Task to complete: Copy exactly the lines that run from the top of the listing to the line containing "preparation, combine structured", both ends included, and omit the pictures.

Data excerpts:
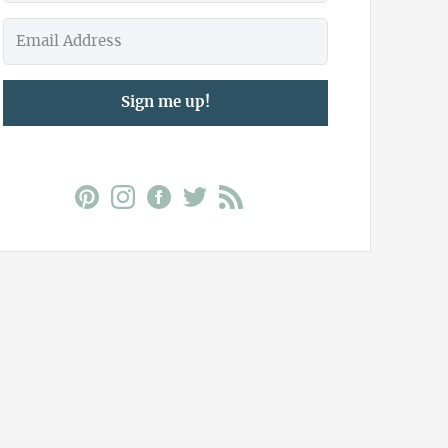
Sign me up!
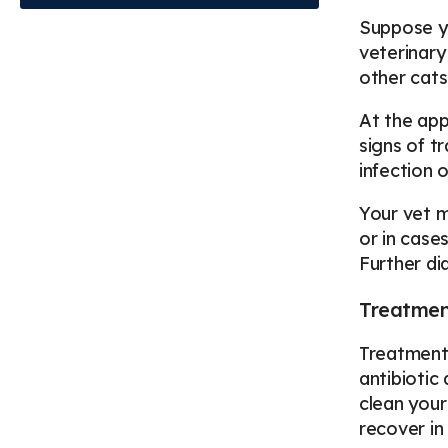
Suppose yo
veterinary
other cats
At the app
signs of t
infection 
Your vet m
or in case
Further d
Treatment
Treatment 
antibiotic
clean your
recover in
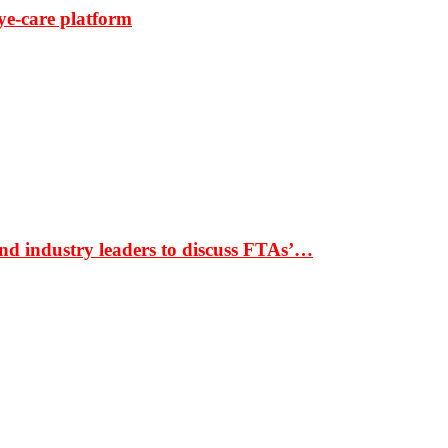
ye-care platform
nd industry leaders to discuss FTAs’…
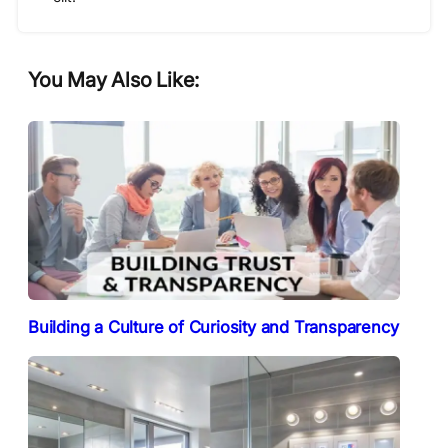
You May Also Like:
Building a Culture of Curiosity and Transparency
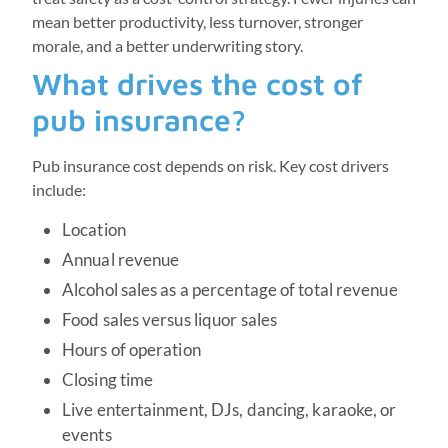
mean better productivity, less turnover, stronger
morale, and a better underwriting story.
What drives the cost of
pub insurance?
Pub insurance cost depends on risk. Key cost drivers
include:
Location
Annual revenue
Alcohol sales as a percentage of total revenue
Food sales versus liquor sales
Hours of operation
Closing time
Live entertainment, DJs, dancing, karaoke, or
events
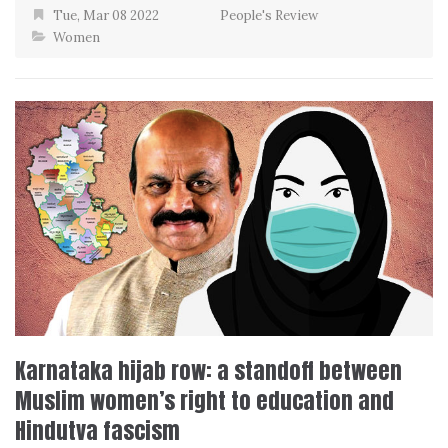
Tue, Mar 08 2022
People's Review
Women
Karnataka hijab row: a standoff between
Muslim women’s right to education and
Hindutva fascism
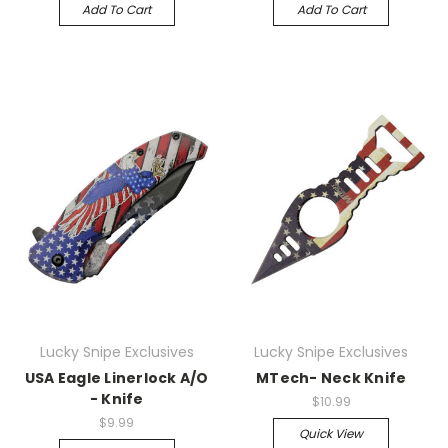
Add To Cart
Add To Cart
Lucky Snipe Exclusives
Lucky Snipe Exclusives
USA Eagle Linerlock A/O
MTech- Neck Knife
- Knife
$10.99
$9.99
Quick View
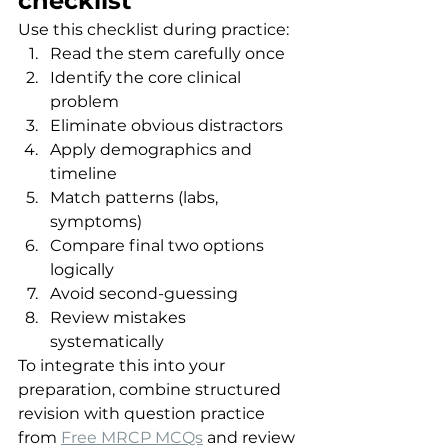
checklist
Use this checklist during practice:
Read the stem carefully once
Identify the core clinical 
problem
Eliminate obvious distractors
Apply demographics and 
timeline
Match patterns (labs, 
symptoms)
Compare final two options 
logically
Avoid second-guessing
Review mistakes 
systematically
To integrate this into your 
preparation, combine structured 
revision with question practice 
from 
Free MRCP MCQs
 and review 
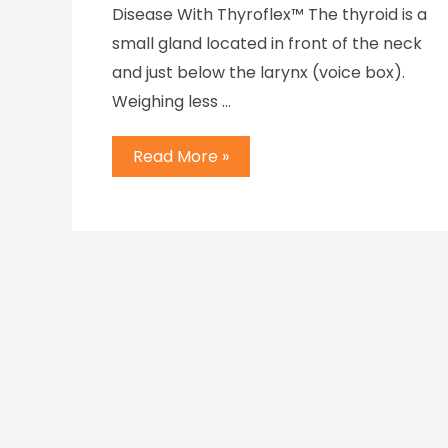
Disease With Thyroflex™ The thyroid is a
small gland located in front of the neck
and just below the larynx (voice box).
Weighing less …
Read More »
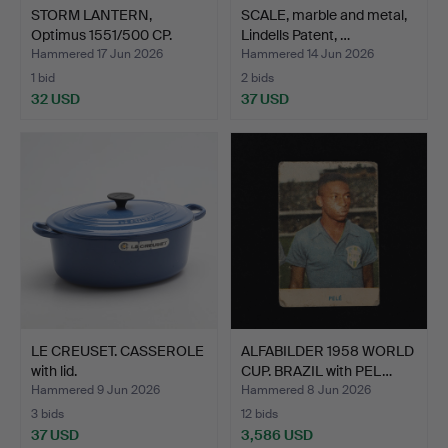
STORM LANTERN,
SCALE, marble and metal,
Optimus 1551/500 CP.
Lindells Patent, …
Hammered 17 Jun 2026
Hammered 14 Jun 2026
1 bid
2 bids
32 USD
37 USD
LE CREUSET. CASSEROLE
ALFABILDER 1958 WORLD
with lid.
CUP. BRAZIL with PEL…
Hammered 9 Jun 2026
Hammered 8 Jun 2026
3 bids
12 bids
37 USD
3,586 USD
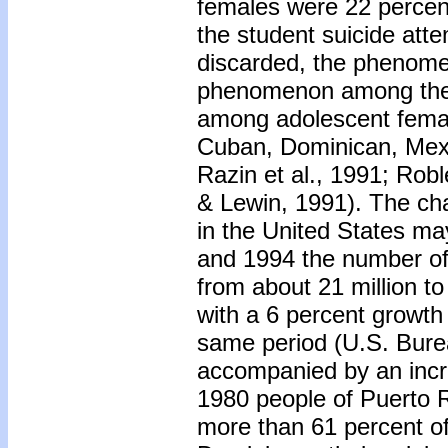
females were 22 percent
the student suicide atte
discarded, the phenomen
phenomenon among the 
among adolescent femal
Cuban, Dominican, Mexi
Razin et al., 1991; Ro
& Lewin, 1991). The ch
in the United States ma
and 1994 the number of
from about 21 million t
with a 6 percent growth 
same period (U.S. Bure
accompanied by an increa
1980 people of Puerto R
more than 61 percent of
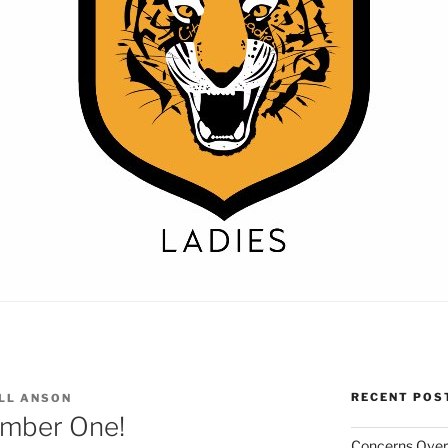
RECENT POS
LL ANSON
umber One!
Concerns Over 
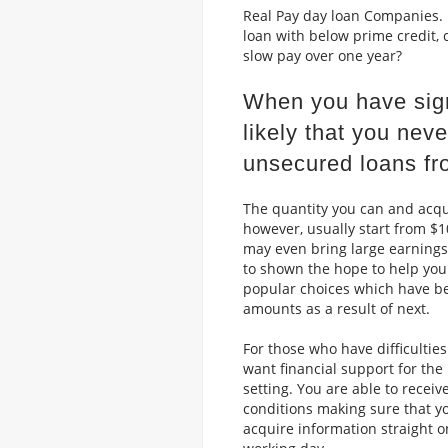
Real Pay day loan Companies. I
loan with below prime credit, 
slow pay over one year?
When you have signi
likely that you neve
unsecured loans fr
The quantity you can and acqui
however, usually start from $10
may even bring large earnings
to shown the hope to help you 
popular choices which have be
amounts as a result of next.
For those who have difficulties
want financial support for the
setting. You are able to recei
conditions making sure that you
acquire information straight on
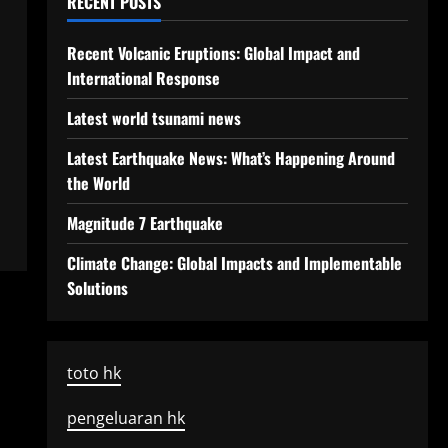
RECENT POSTS
Recent Volcanic Eruptions: Global Impact and
International Response
Latest world tsunami news
Latest Earthquake News: What’s Happening Around
the World
Magnitude 7 Earthquake
Climate Change: Global Impacts and Implementable
Solutions
toto hk
pengeluaran hk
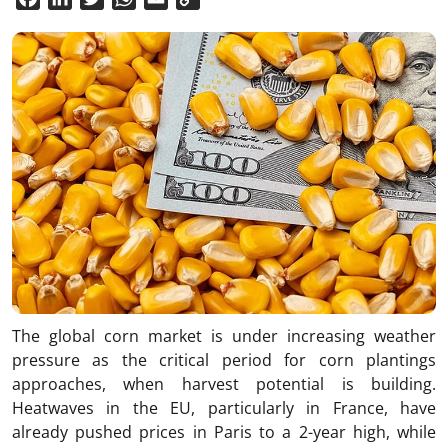
Link
The global corn market is under increasing weather
pressure as the critical period for corn plantings
approaches, when harvest potential is building.
Heatwaves in the EU, particularly in France, have
already pushed prices in Paris to a 2-year high, while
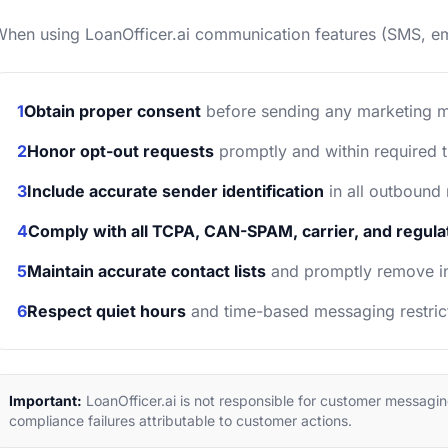
hen using LoanOfficer.ai communication features (SMS, ema
1
Obtain proper consent
before sending any marketing 
2
Honor opt-out requests
promptly and within required 
3
Include accurate sender identification
in all outbound
4
Comply with all TCPA, CAN-SPAM, carrier, and regul
5
Maintain accurate contact lists
and promptly remove in
6
Respect quiet hours
and time-based messaging restric
Important:
LoanOfficer.ai is not responsible for customer messagi
compliance failures attributable to customer actions.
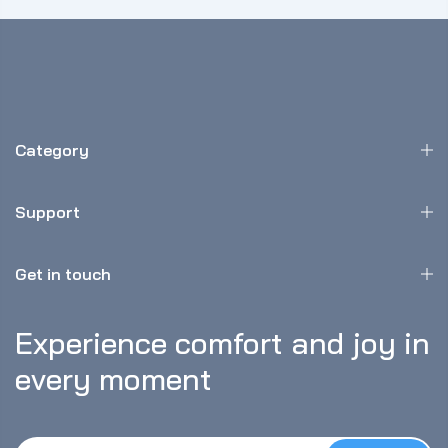
Category
Support
Get in touch
Experience comfort and joy in 
every moment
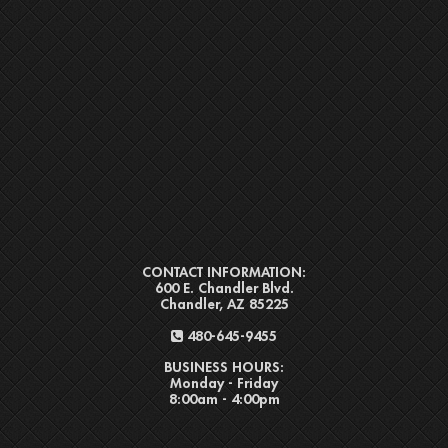
CONTACT INFORMATION:
600 E. Chandler Blvd.
Chandler, AZ 85225
480-645-9455
BUSINESS HOURS:
Monday - Friday
8:00am - 4:00pm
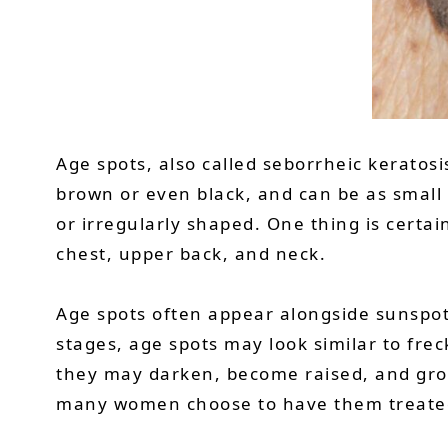
Age spots, also called seborrheic keratos
brown or even black, and can be as small a
or irregularly shaped. One thing is cert
chest, upper back, and neck.
Age spots often appear alongside sunspot
stages, age spots may look similar to frec
they may darken, become raised, and grow
many women choose to have them treate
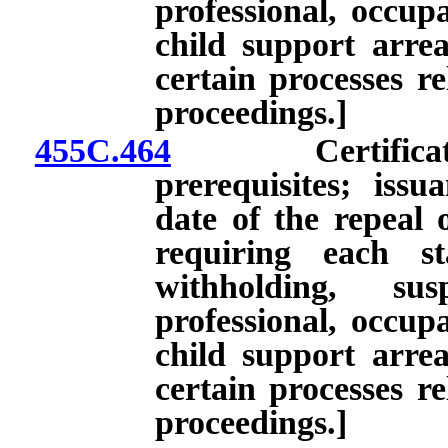
professional, occupa
child support arre
certain processes re
proceedings.]
455C.464
Certificate of
prerequisites; issu
date of the repeal 
requiring each st
withholding, su
professional, occupa
child support arre
certain processes re
proceedings.]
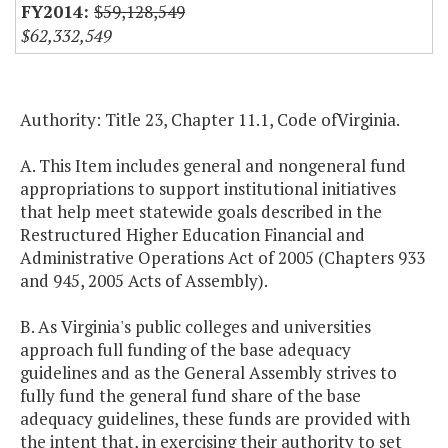
$59,128,549
$62,332,549
Authority: Title 23, Chapter 11.1, Code ofVirginia.
A. This Item includes general and nongeneral fund
appropriations to support institutional initiatives
that help meet statewide goals described in the
Restructured Higher Education Financial and
Administrative Operations Act of 2005 (Chapters 933
and 945, 2005 Acts of Assembly).
B. As Virginia's public colleges and universities
approach full funding of the base adequacy
guidelines and as the General Assembly strives to
fully fund the general fund share of the base
adequacy guidelines, these funds are provided with
the intent that, in exercising their authority to set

Exercise output:
Sign me up!
Suppose yo
veterinary
other cats
At the app
signs of t
infection 
Your vet m
or in case
Further d
Treatment
Treatment 
antibiotic
clean your
recover in
ye-care platform
nd industry leaders to discuss FTAs’…
You May Also Like:
Building a Culture of Curiosity and Transparency
mean better productivity, less turnover, stronger
morale, and a better underwriting story.
What drives the cost of
pub insurance?
Pub insurance cost depends on risk. Key cost drivers
include:
Location
Annual revenue
Alcohol sales as a percentage of total revenue
Food sales versus liquor sales
Hours of operation
Closing time
Live entertainment, DJs, dancing, karaoke, or
events
Tue, Mar 08 2022
People's Review
Women
Karnataka hijab row: a standoff between
Muslim women’s right to education and
Hindutva fascism
Add To Cart
Add To Cart
Lucky Snipe Exclusives
Lucky Snipe Exclusives
USA Eagle Linerlock A/O
MTech- Neck Knife
- Knife
$10.99
$9.99
Quick View
checklist
Use this checklist during practice:
Read the stem carefully once
Identify the core clinical 
problem
Eliminate obvious distractors
Apply demographics and 
timeline
Match patterns (labs, 
symptoms)
Compare final two options 
logically
Avoid second-guessing
Review mistakes 
systematically
To integrate this into your 
preparation, combine structured 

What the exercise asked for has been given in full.